Your goal: Copy every entry word for word, but skip the pictures.

[Extracted page text data]
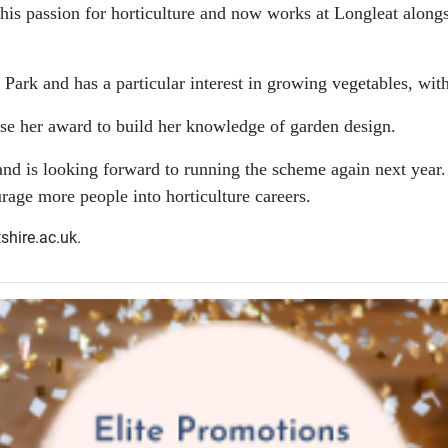
e his passion for horticulture and now works at Longleat alon
 Park and has a particular interest in growing vegetables, wi
se her award to build her knowledge of garden design.
e and is looking forward to running the scheme again next ye
urage more people into horticulture careers.
shire.ac.uk.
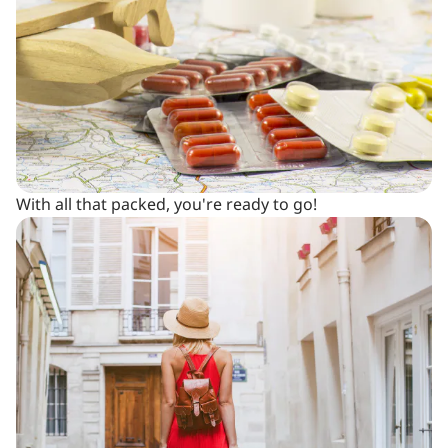
With all that packed, you're ready to go!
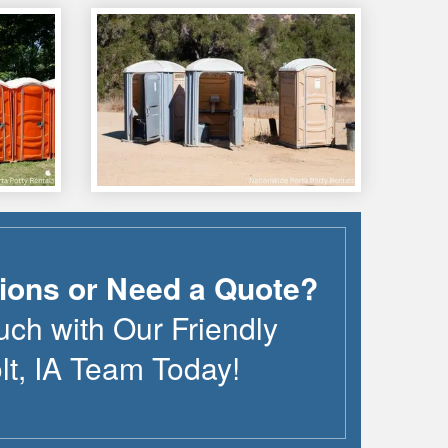
ions or Need a Quote?
uch with Our Friendly
lt
,
IA
Team Today!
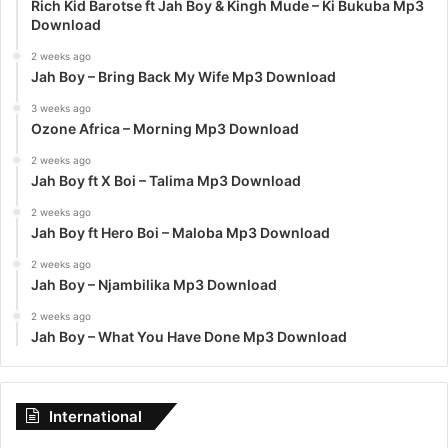
Rich Kid Barotse ft Jah Boy & Kingh Mude – Ki Bukuba Mp3
Download
2 weeks ago
Jah Boy – Bring Back My Wife Mp3 Download
3 weeks ago
Ozone Africa – Morning Mp3 Download
2 weeks ago
Jah Boy ft X Boi – Talima Mp3 Download
2 weeks ago
Jah Boy ft Hero Boi – Maloba Mp3 Download
2 weeks ago
Jah Boy – Njambilika Mp3 Download
2 weeks ago
Jah Boy – What You Have Done Mp3 Download
International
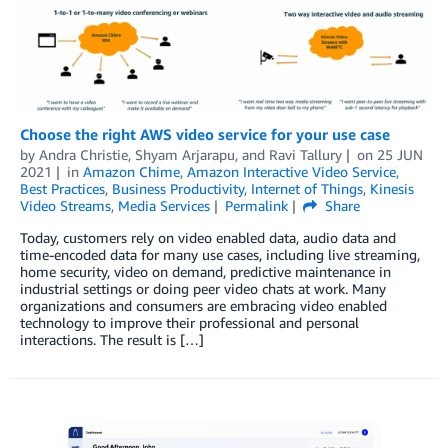
Choose the right AWS video service for your use case
by
Andra Christie
,
Shyam Arjarapu
, and
Ravi Tallury
on
25 JUN
2021
in
Amazon Chime
,
Amazon Interactive Video Service
,
Best Practices
,
Business Productivity
,
Internet of Things
,
Kinesis
Video Streams
,
Media Services
Permalink
Share
Today, customers rely on video enabled data, audio data and
time-encoded data for many use cases, including live streaming,
home security, video on demand, predictive maintenance in
industrial settings or doing peer video chats at work. Many
organizations and consumers are embracing video enabled
technology to improve their professional and personal
interactions. The result is […]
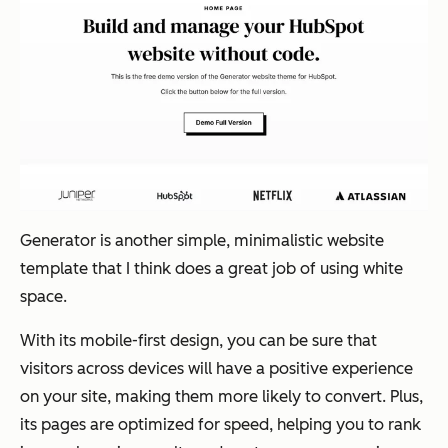
Generator is another simple, minimalistic website
template that I think does a great job of using white
space.
With its mobile-first design, you can be sure that
visitors across devices will have a positive experience
on your site, making them more likely to convert. Plus,
its pages are optimized for speed, helping you to rank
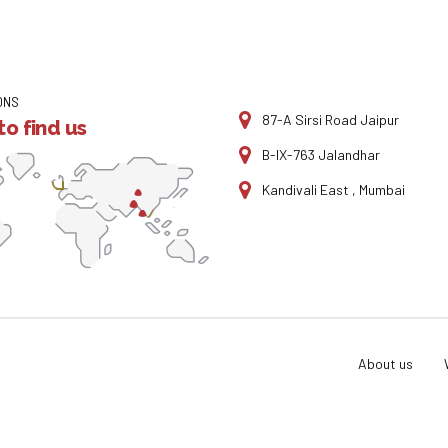
ONS
87-A Sirsi Road Jaipur
o find us
B-IX-763 Jalandhar
Kandivali East , Mumbai
About us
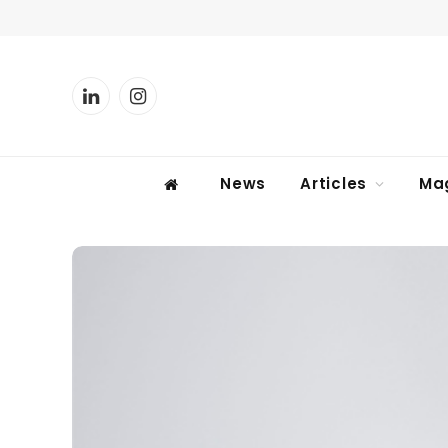
LinkedIn
Instagram
News
Articles
Ma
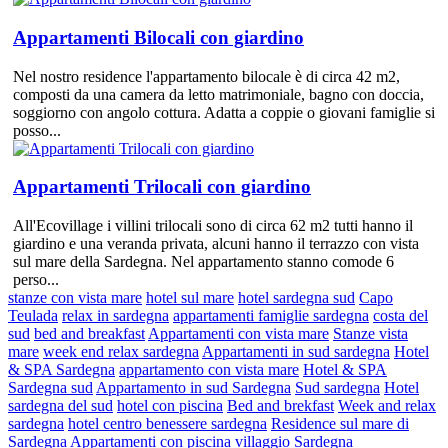
Appartamenti Bilocali con giardino
Nel nostro residence l'appartamento bilocale è di circa 42 m2,
composti da una camera da letto matrimoniale, bagno con doccia,
soggiorno con angolo cottura. Adatta a coppie o giovani famiglie si
posso...
Appartamenti Trilocali con giardino
All'Ecovillage i villini trilocali sono di circa 62 m2 tutti hanno il
giardino e una veranda privata, alcuni hanno il terrazzo con vista
sul mare della Sardegna. Nel appartamento stanno comode 6
perso...
stanze con vista mare
hotel sul mare
hotel sardegna sud
Capo
Teulada
relax in sardegna
appartamenti famiglie sardegna
costa del
sud
bed and breakfast
Appartamenti con vista mare
Stanze vista
mare
week end relax sardegna
Appartamenti in sud sardegna
Hotel
& SPA Sardegna
appartamento con vista mare
Hotel & SPA
Sardegna sud
Appartamento in sud Sardegna
Sud sardegna
Hotel
sardegna del sud
hotel con piscina
Bed and brekfast
Week and relax
sardegna
hotel centro benessere sardegna
Residence sul mare di
Sardegna
Appartamenti con piscina
villaggio Sardegna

Problem solution:
e his passion for horticulture and now works at Longleat alon
 Park and has a particular interest in growing vegetables, wi
se her award to build her knowledge of garden design.
e and is looking forward to running the scheme again next ye
urage more people into horticulture careers.
shire.ac.uk.
With all that packed, you're ready to go!
ions or Need a Quote?
uch with Our Friendly
lt
,
IA
Team Today!
Rich Kid Barotse ft Jah Boy & Kingh Mude – Ki Bukuba Mp3
Download
2 weeks ago
Jah Boy – Bring Back My Wife Mp3 Download
3 weeks ago
Ozone Africa – Morning Mp3 Download
2 weeks ago
Jah Boy ft X Boi – Talima Mp3 Download
2 weeks ago
Jah Boy ft Hero Boi – Maloba Mp3 Download
2 weeks ago
Jah Boy – Njambilika Mp3 Download
2 weeks ago
Jah Boy – What You Have Done Mp3 Download
International
Choose the right AWS video service for your use case
by
Andra Christie
,
Shyam Arjarapu
, and
Ravi Tallury
on
25 JUN
2021
in
Amazon Chime
,
Amazon Interactive Video Service
,
Best Practices
,
Business Productivity
,
Internet of Things
,
Kinesis
Video Streams
,
Media Services
Permalink
Share
Today, customers rely on video enabled data, audio data and
time-encoded data for many use cases, including live streaming,
home security, video on demand, predictive maintenance in
industrial settings or doing peer video chats at work. Many
organizations and consumers are embracing video enabled
technology to improve their professional and personal
interactions. The result is […]
Generator is another simple, minimalistic website
template that I think does a great job of using white
space.
With its mobile-first design, you can be sure that
visitors across devices will have a positive experience
on your site, making them more likely to convert. Plus,
its pages are optimized for speed, helping you to rank
ONS
87-A Sirsi Road Jaipur
o find us
B-IX-763 Jalandhar
Kandivali East , Mumbai
About us
LinkedIn
Instagram
News
Articles
Ma
Appartamenti Bilocali con giardino
Nel nostro residence l'appartamento bilocale è di circa 42 m2,
composti da una camera da letto matrimoniale, bagno con doccia,
soggiorno con angolo cottura. Adatta a coppie o giovani famiglie si
posso...
Appartamenti Trilocali con giardino
All'Ecovillage i villini trilocali sono di circa 62 m2 tutti hanno il
giardino e una veranda privata, alcuni hanno il terrazzo con vista
sul mare della Sardegna. Nel appartamento stanno comode 6
perso...
stanze con vista mare
hotel sul mare
hotel sardegna sud
Capo
Teulada
relax in sardegna
appartamenti famiglie sardegna
costa del
sud
bed and breakfast
Appartamenti con vista mare
Stanze vista
mare
week end relax sardegna
Appartamenti in sud sardegna
Hotel
& SPA Sardegna
appartamento con vista mare
Hotel & SPA
Sardegna sud
Appartamento in sud Sardegna
Sud sardegna
Hotel
sardegna del sud
hotel con piscina
Bed and brekfast
Week and relax
sardegna
hotel centro benessere sardegna
Residence sul mare di
Sardegna
Appartamenti con piscina
villaggio Sardegna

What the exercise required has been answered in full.